┌─ Task data

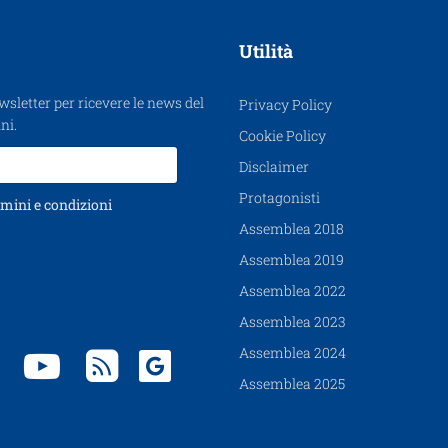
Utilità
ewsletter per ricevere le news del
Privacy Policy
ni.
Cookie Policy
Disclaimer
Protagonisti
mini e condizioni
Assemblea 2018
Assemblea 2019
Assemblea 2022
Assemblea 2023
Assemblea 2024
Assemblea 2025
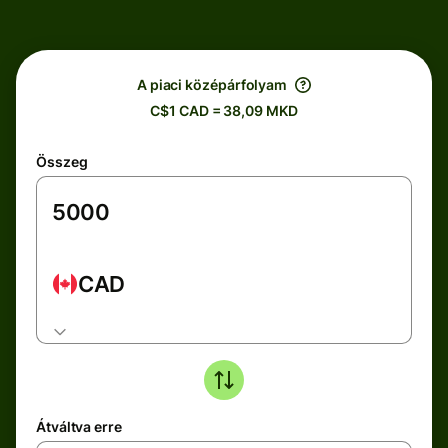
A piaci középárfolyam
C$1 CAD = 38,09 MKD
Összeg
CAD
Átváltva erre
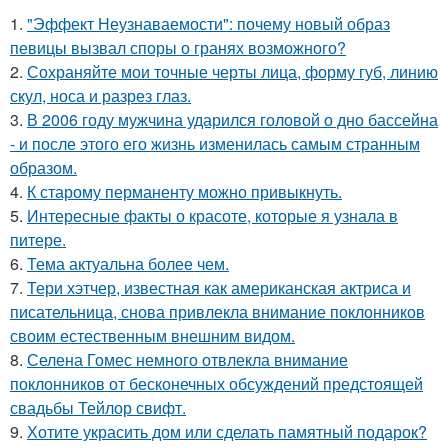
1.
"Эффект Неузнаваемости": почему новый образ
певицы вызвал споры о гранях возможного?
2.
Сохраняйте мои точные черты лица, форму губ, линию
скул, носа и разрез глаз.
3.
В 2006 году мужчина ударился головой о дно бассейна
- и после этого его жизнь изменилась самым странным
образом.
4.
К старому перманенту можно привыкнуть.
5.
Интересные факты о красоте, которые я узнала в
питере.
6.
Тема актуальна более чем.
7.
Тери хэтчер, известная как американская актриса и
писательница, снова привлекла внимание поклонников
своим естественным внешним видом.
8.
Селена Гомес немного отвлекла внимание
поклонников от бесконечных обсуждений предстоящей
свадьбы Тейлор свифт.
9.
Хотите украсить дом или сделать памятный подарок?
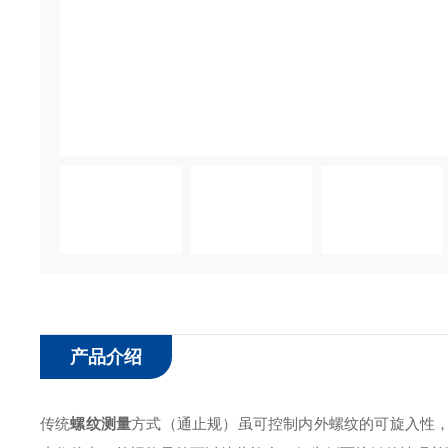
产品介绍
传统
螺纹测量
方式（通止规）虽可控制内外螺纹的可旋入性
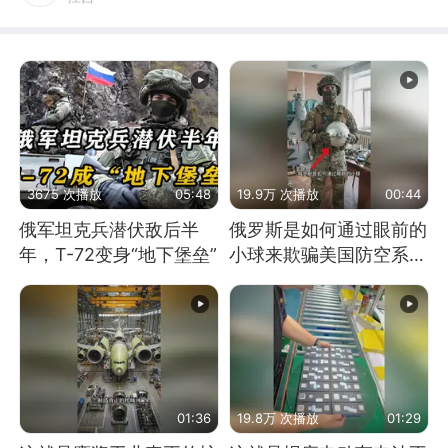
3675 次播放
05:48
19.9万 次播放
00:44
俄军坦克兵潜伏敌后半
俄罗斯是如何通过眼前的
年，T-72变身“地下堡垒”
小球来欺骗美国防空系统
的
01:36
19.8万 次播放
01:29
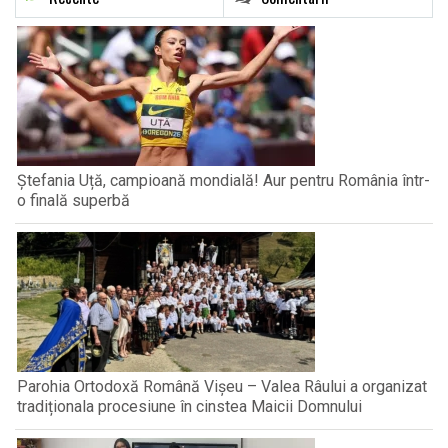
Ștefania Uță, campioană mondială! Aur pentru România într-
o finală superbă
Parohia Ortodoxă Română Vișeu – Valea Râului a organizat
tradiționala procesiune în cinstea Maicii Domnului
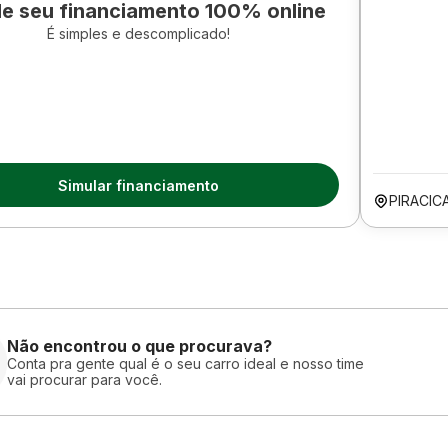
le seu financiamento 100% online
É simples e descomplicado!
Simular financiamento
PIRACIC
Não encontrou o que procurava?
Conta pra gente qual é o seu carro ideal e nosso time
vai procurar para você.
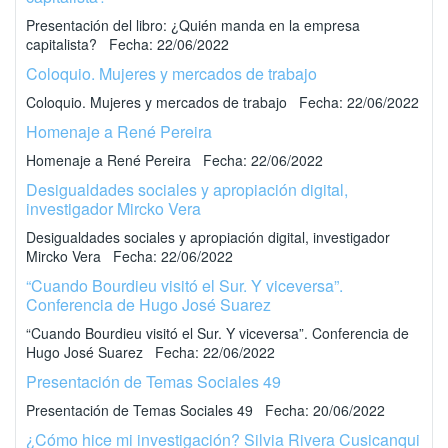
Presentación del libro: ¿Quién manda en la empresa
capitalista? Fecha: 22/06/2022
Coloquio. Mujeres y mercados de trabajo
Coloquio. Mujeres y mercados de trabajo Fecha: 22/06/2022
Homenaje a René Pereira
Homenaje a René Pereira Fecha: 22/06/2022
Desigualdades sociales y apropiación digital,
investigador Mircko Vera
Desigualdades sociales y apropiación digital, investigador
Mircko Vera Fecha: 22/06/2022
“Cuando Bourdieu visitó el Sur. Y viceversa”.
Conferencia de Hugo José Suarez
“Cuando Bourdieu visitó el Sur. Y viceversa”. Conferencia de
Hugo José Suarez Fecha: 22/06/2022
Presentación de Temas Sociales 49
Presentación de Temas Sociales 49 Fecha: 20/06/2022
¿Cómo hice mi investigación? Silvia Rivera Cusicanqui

└─

> [The task]
Pictures should not appear in the copy. Write out exactly the lines above from the first one through the line that contains "Homenaje a René Pereira Fecha: 22/06/2022".

> [Result]
Utilità
ewsletter per ricevere le news del
Privacy Policy
ni.
Cookie Policy
Disclaimer
Protagonisti
mini e condizioni
Assemblea 2018
Assemblea 2019
Assemblea 2022
Assemblea 2023
Assemblea 2024
Assemblea 2025
A piaci középárfolyam
C$1 CAD = 38,09 MKD
Összeg
CAD
Átváltva erre
1.
"Эффект Неузнаваемости": почему новый образ
певицы вызвал споры о гранях возможного?
2.
Сохраняйте мои точные черты лица, форму губ, линию
скул, носа и разрез глаз.
3.
В 2006 году мужчина ударился головой о дно бассейна
- и после этого его жизнь изменилась самым странным
образом.
4.
К старому перманенту можно привыкнуть.
5.
Интересные факты о красоте, которые я узнала в
питере.
6.
Тема актуальна более чем.
7.
Тери хэтчер, известная как американская актриса и
писательница, снова привлекла внимание поклонников
своим естественным внешним видом.
8.
Селена Гомес немного отвлекла внимание
поклонников от бесконечных обсуждений предстоящей
свадьбы Тейлор свифт.
9.
Хотите украсить дом или сделать памятный подарок?
产品介绍
传统
螺纹测量
方式（通止规）虽可控制内外螺纹的可旋入性
3675 次播放
05:48
19.9万 次播放
00:44
俄军坦克兵潜伏敌后半
俄罗斯是如何通过眼前的
年，T-72变身“地下堡垒”
小球来欺骗美国防空系统
的
01:36
19.8万 次播放
01:29
Ștefania Uță, campioană mondială! Aur pentru România într-
o finală superbă
Parohia Ortodoxă Română Vișeu – Valea Râului a organizat
tradiționala procesiune în cinstea Maicii Domnului
le seu financiamento 100% online
É simples e descomplicado!
Simular financiamento
PIRACIC
Não encontrou o que procurava?
Conta pra gente qual é o seu carro ideal e nosso time
vai procurar para você.
Presentación del libro: ¿Quién manda en la empresa
capitalista? Fecha: 22/06/2022
Coloquio. Mujeres y mercados de trabajo
Coloquio. Mujeres y mercados de trabajo Fecha: 22/06/2022
Homenaje a René Pereira
Homenaje a René Pereira Fecha: 22/06/2022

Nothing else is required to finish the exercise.